Jakarta – Badan Pengelola Badan Usaha Milik Negara (BP BUMN) menjelaskan alasan manajer Koperasi Desa/Kelurahan (Kopdes) Merah Putih akan berstatus sebagai pegawai BUMN. Status itu diberikan karena para manajer ditempatkan sementara di bawah entitas perusahaan pelat merah untuk menjalani pembinaan dan penguatan kapasitas.
Wakil Kepala BP BUMN Tedi Bharata mengatakan, manajer Kopdes Merah Putih akan ditempatkan di bawah Agrinas Pangan Nusantara. Sementara itu, pengelola Kampung Nelayan Merah Putih (KNMP) berada di bawah PT Agrinas Jaladri Nusantara.
“Ini kan manajer Kopdes ya, koperasi (desa). Jadi ini sebagai karyawan, tapi selama dua tahun ini teman-teman yang nanti diterima itu akan dapat banyak exposure,” ujar Tedi di Wisma Danantara, Jakarta Selatan, Jumat (17/4).
Ia menegaskan, status pegawai BUMN tersebut bersifat sementara melalui skema Perjanjian Kerja Waktu Tertentu (PKWT) selama dua tahun.
“Untuk (status) PKWT ya? Iya, dua tahun,” katanya.
Selama masa itu, para manajer tidak hanya bekerja sebagai karyawan, tetapi juga dibekali pelatihan dan pendampingan agar siap menjadi pengelola koperasi yang mandiri.
“Dua tahun ini seperti di-drill, ada Agrinas yang memberikan training, memberikan bantuan, sehingga ke depannya dia bisa mengembangkan koperasi ini,” ucapnya.
Menurut Tedi, skema ini dipilih agar para manajer Kopdes Merah Putih memperoleh pengalaman langsung dari ekosistem BUMN, termasuk dalam distribusi produk seperti pupuk, LPG, hingga pengelolaan hasil desa.
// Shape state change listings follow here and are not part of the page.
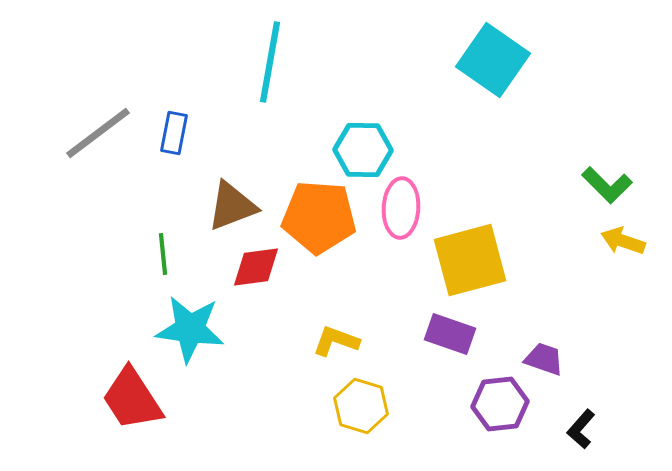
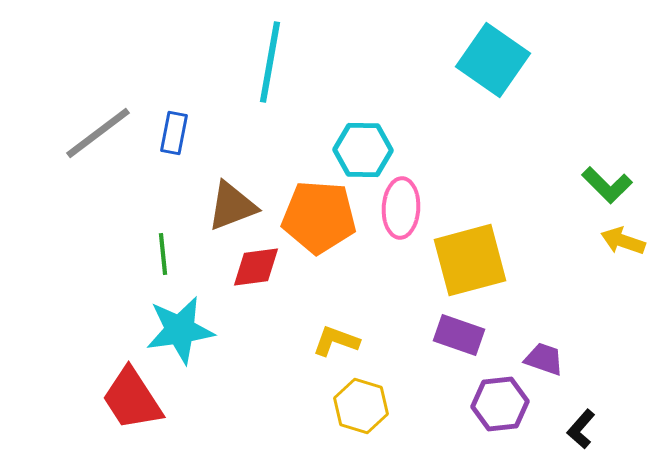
cyan star: moved 10 px left, 1 px down; rotated 16 degrees counterclockwise
purple rectangle: moved 9 px right, 1 px down
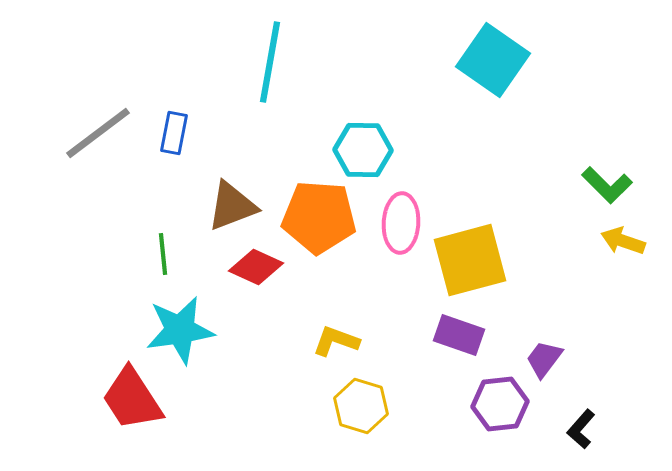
pink ellipse: moved 15 px down
red diamond: rotated 32 degrees clockwise
purple trapezoid: rotated 72 degrees counterclockwise
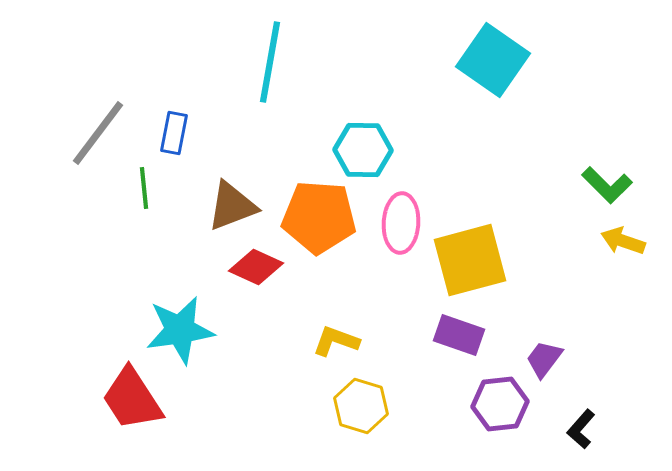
gray line: rotated 16 degrees counterclockwise
green line: moved 19 px left, 66 px up
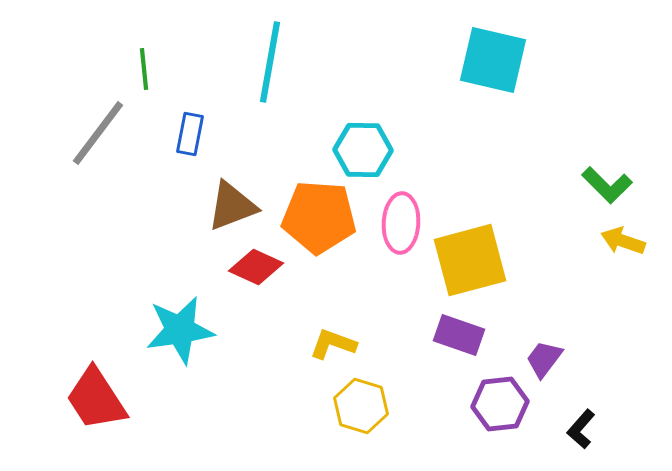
cyan square: rotated 22 degrees counterclockwise
blue rectangle: moved 16 px right, 1 px down
green line: moved 119 px up
yellow L-shape: moved 3 px left, 3 px down
red trapezoid: moved 36 px left
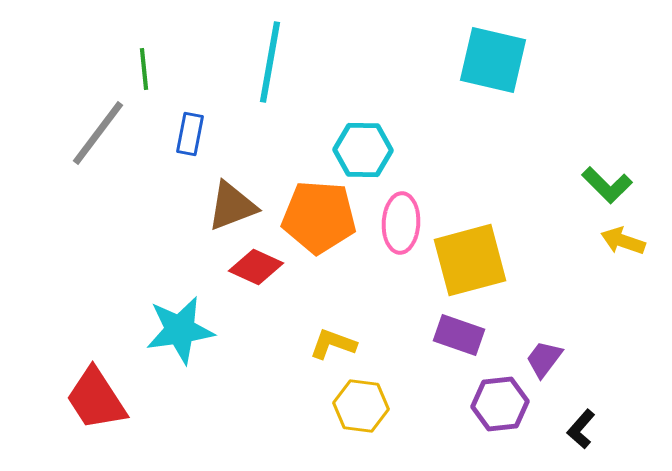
yellow hexagon: rotated 10 degrees counterclockwise
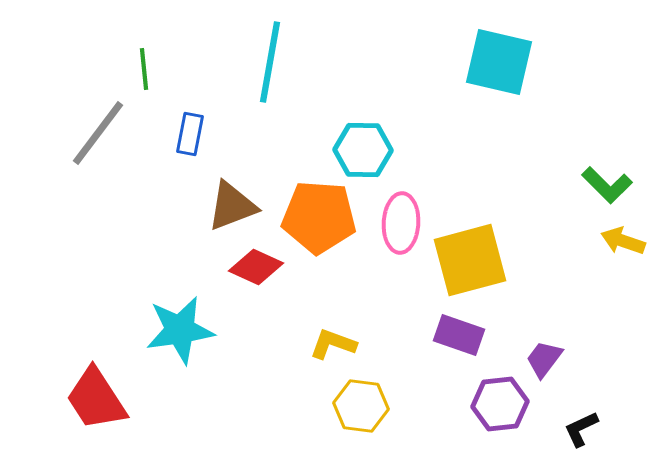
cyan square: moved 6 px right, 2 px down
black L-shape: rotated 24 degrees clockwise
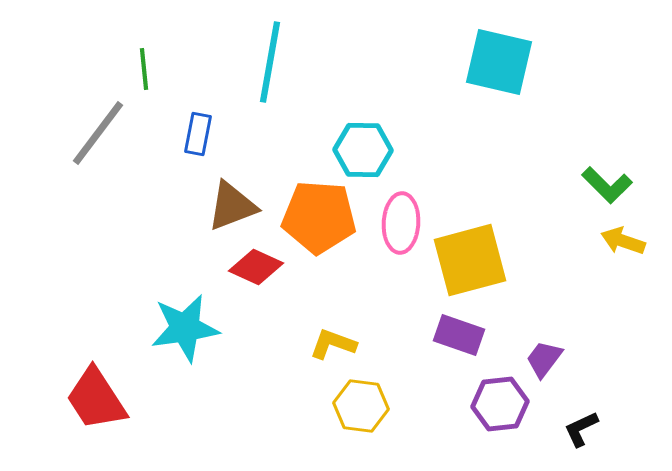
blue rectangle: moved 8 px right
cyan star: moved 5 px right, 2 px up
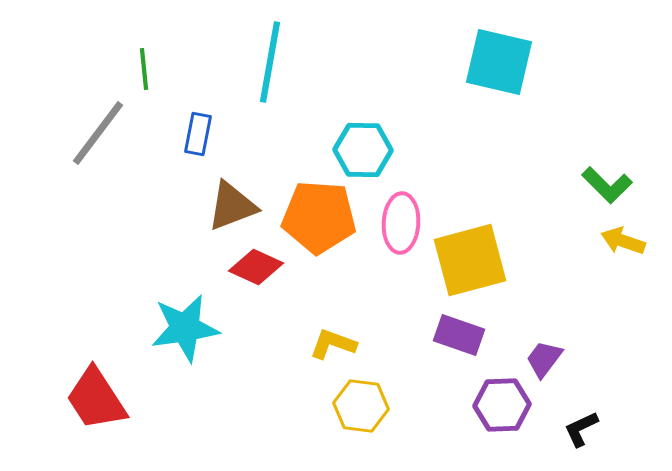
purple hexagon: moved 2 px right, 1 px down; rotated 4 degrees clockwise
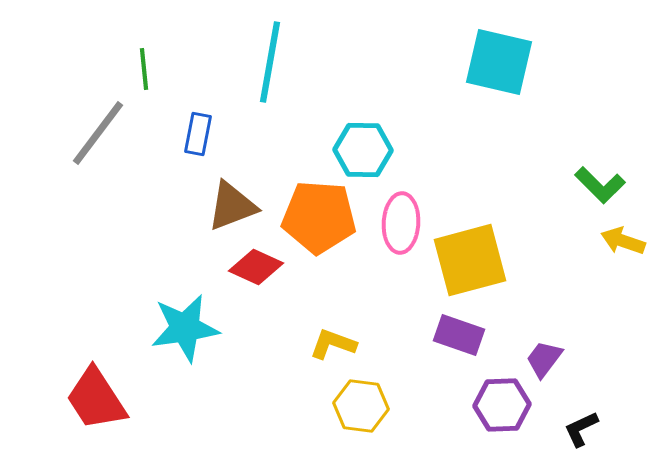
green L-shape: moved 7 px left
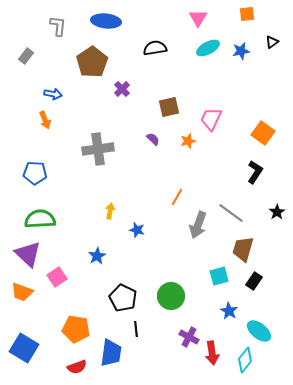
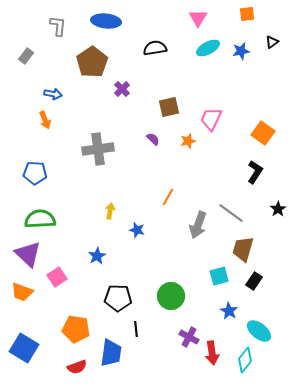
orange line at (177, 197): moved 9 px left
black star at (277, 212): moved 1 px right, 3 px up
black pentagon at (123, 298): moved 5 px left; rotated 24 degrees counterclockwise
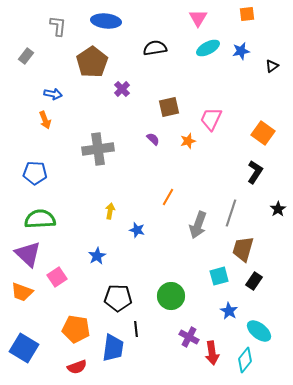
black triangle at (272, 42): moved 24 px down
gray line at (231, 213): rotated 72 degrees clockwise
blue trapezoid at (111, 353): moved 2 px right, 5 px up
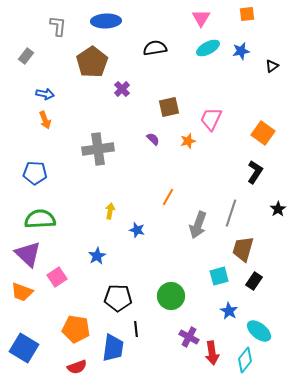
pink triangle at (198, 18): moved 3 px right
blue ellipse at (106, 21): rotated 8 degrees counterclockwise
blue arrow at (53, 94): moved 8 px left
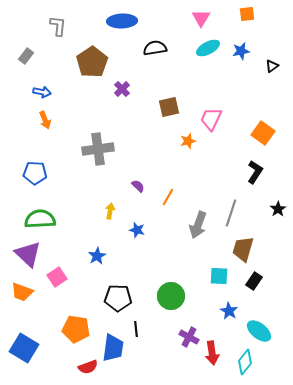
blue ellipse at (106, 21): moved 16 px right
blue arrow at (45, 94): moved 3 px left, 2 px up
purple semicircle at (153, 139): moved 15 px left, 47 px down
cyan square at (219, 276): rotated 18 degrees clockwise
cyan diamond at (245, 360): moved 2 px down
red semicircle at (77, 367): moved 11 px right
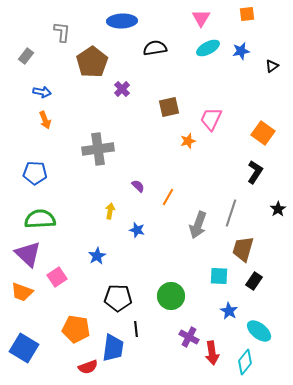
gray L-shape at (58, 26): moved 4 px right, 6 px down
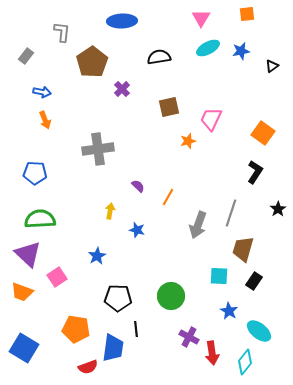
black semicircle at (155, 48): moved 4 px right, 9 px down
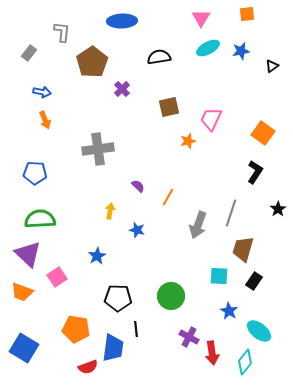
gray rectangle at (26, 56): moved 3 px right, 3 px up
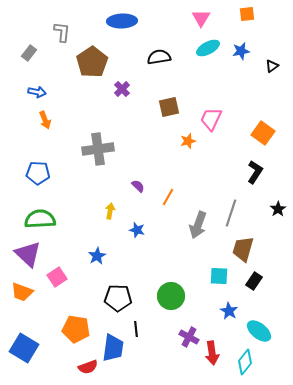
blue arrow at (42, 92): moved 5 px left
blue pentagon at (35, 173): moved 3 px right
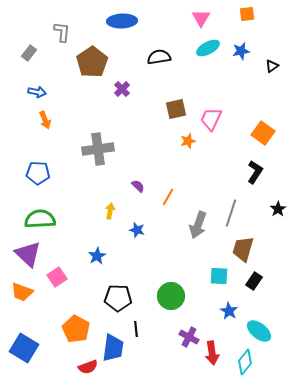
brown square at (169, 107): moved 7 px right, 2 px down
orange pentagon at (76, 329): rotated 20 degrees clockwise
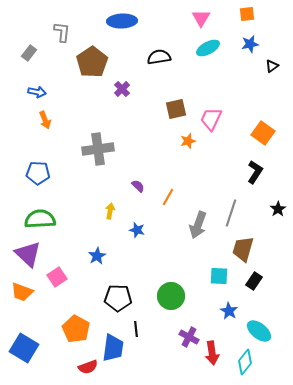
blue star at (241, 51): moved 9 px right, 7 px up
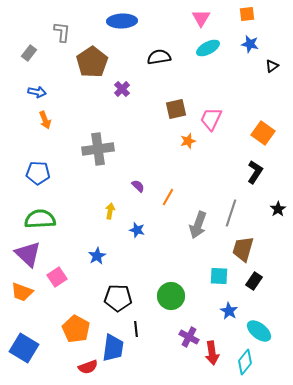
blue star at (250, 44): rotated 24 degrees clockwise
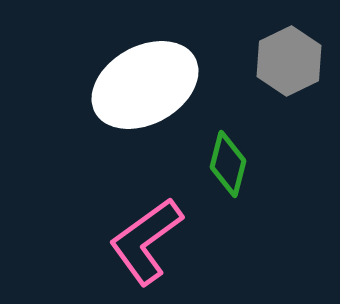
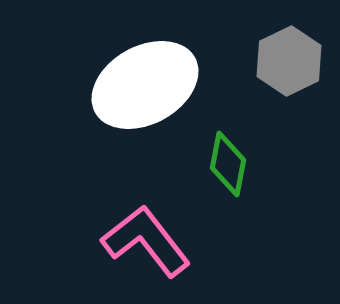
green diamond: rotated 4 degrees counterclockwise
pink L-shape: rotated 88 degrees clockwise
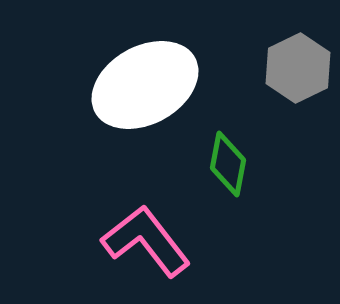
gray hexagon: moved 9 px right, 7 px down
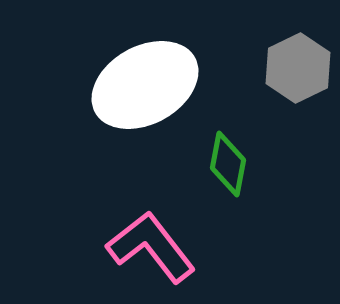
pink L-shape: moved 5 px right, 6 px down
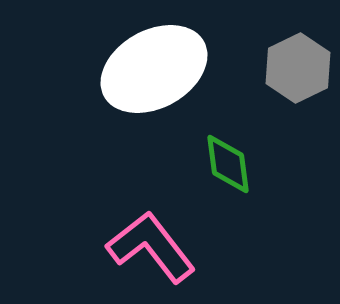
white ellipse: moved 9 px right, 16 px up
green diamond: rotated 18 degrees counterclockwise
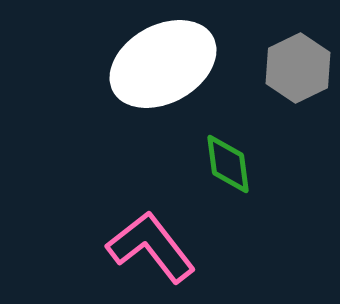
white ellipse: moved 9 px right, 5 px up
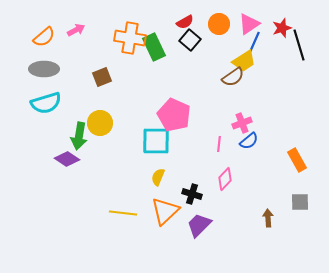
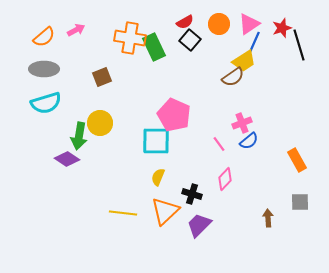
pink line: rotated 42 degrees counterclockwise
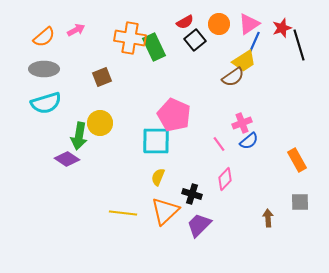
black square: moved 5 px right; rotated 10 degrees clockwise
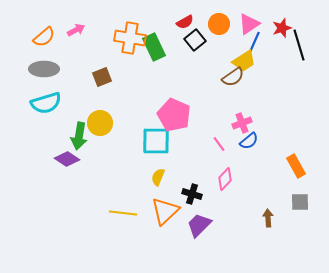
orange rectangle: moved 1 px left, 6 px down
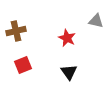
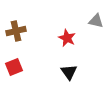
red square: moved 9 px left, 2 px down
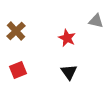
brown cross: rotated 30 degrees counterclockwise
red square: moved 4 px right, 3 px down
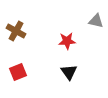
brown cross: rotated 18 degrees counterclockwise
red star: moved 3 px down; rotated 30 degrees counterclockwise
red square: moved 2 px down
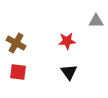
gray triangle: rotated 14 degrees counterclockwise
brown cross: moved 12 px down
red square: rotated 30 degrees clockwise
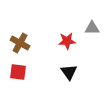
gray triangle: moved 4 px left, 7 px down
brown cross: moved 4 px right
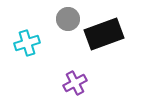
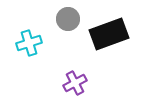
black rectangle: moved 5 px right
cyan cross: moved 2 px right
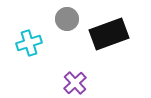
gray circle: moved 1 px left
purple cross: rotated 15 degrees counterclockwise
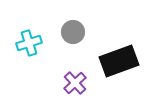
gray circle: moved 6 px right, 13 px down
black rectangle: moved 10 px right, 27 px down
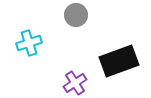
gray circle: moved 3 px right, 17 px up
purple cross: rotated 10 degrees clockwise
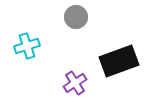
gray circle: moved 2 px down
cyan cross: moved 2 px left, 3 px down
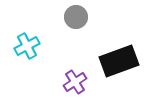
cyan cross: rotated 10 degrees counterclockwise
purple cross: moved 1 px up
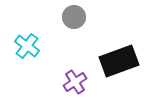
gray circle: moved 2 px left
cyan cross: rotated 25 degrees counterclockwise
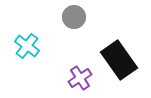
black rectangle: moved 1 px up; rotated 75 degrees clockwise
purple cross: moved 5 px right, 4 px up
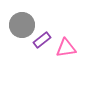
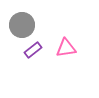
purple rectangle: moved 9 px left, 10 px down
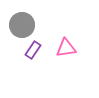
purple rectangle: rotated 18 degrees counterclockwise
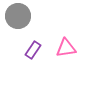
gray circle: moved 4 px left, 9 px up
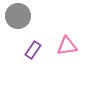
pink triangle: moved 1 px right, 2 px up
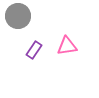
purple rectangle: moved 1 px right
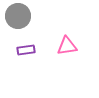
purple rectangle: moved 8 px left; rotated 48 degrees clockwise
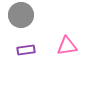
gray circle: moved 3 px right, 1 px up
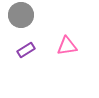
purple rectangle: rotated 24 degrees counterclockwise
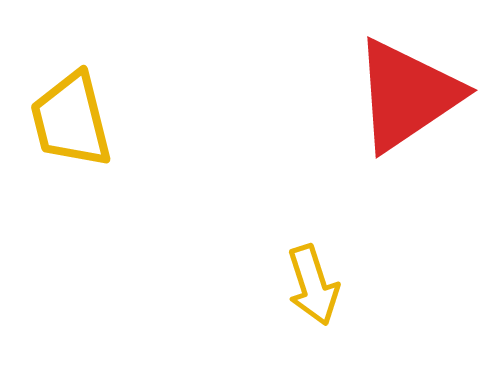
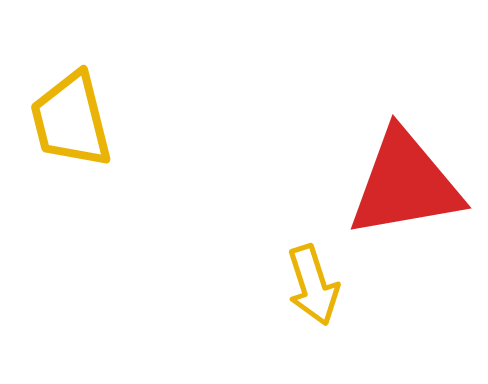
red triangle: moved 2 px left, 89 px down; rotated 24 degrees clockwise
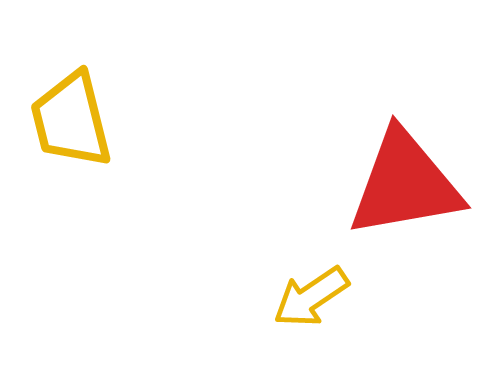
yellow arrow: moved 2 px left, 12 px down; rotated 74 degrees clockwise
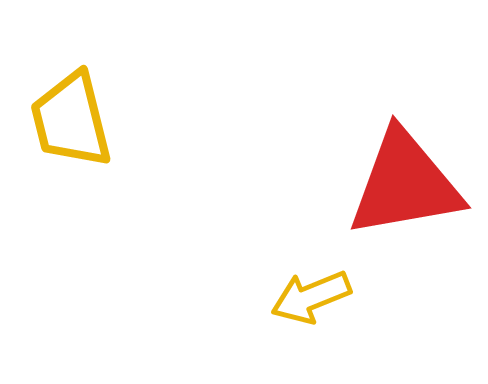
yellow arrow: rotated 12 degrees clockwise
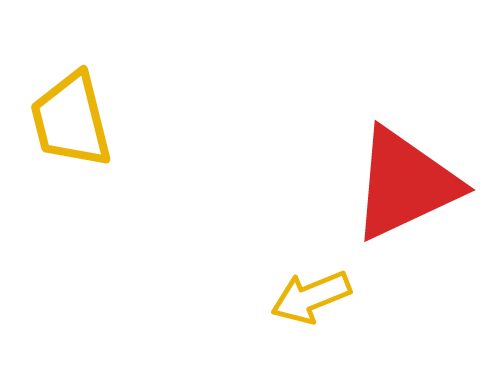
red triangle: rotated 15 degrees counterclockwise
“Ini karyawan tapi rasa entrepreneur-nya tinggi. Jadi yang cocok orang-orang yang memiliki karakter entrepreneurship yang tinggi,” katanya.
Setelah masa penugasan selesai, para manajer diharapkan dapat beralih menjadi pengelola koperasi desa secara penuh. Kelanjutan peran mereka akan bergantung pada kinerja masing-masing.
“Kalau kinerjanya kurang ya mohon maaf sepertinya juga (status PKWT-nya) enggak bisa lanjut. Kinerja menentukan,” ujarnya.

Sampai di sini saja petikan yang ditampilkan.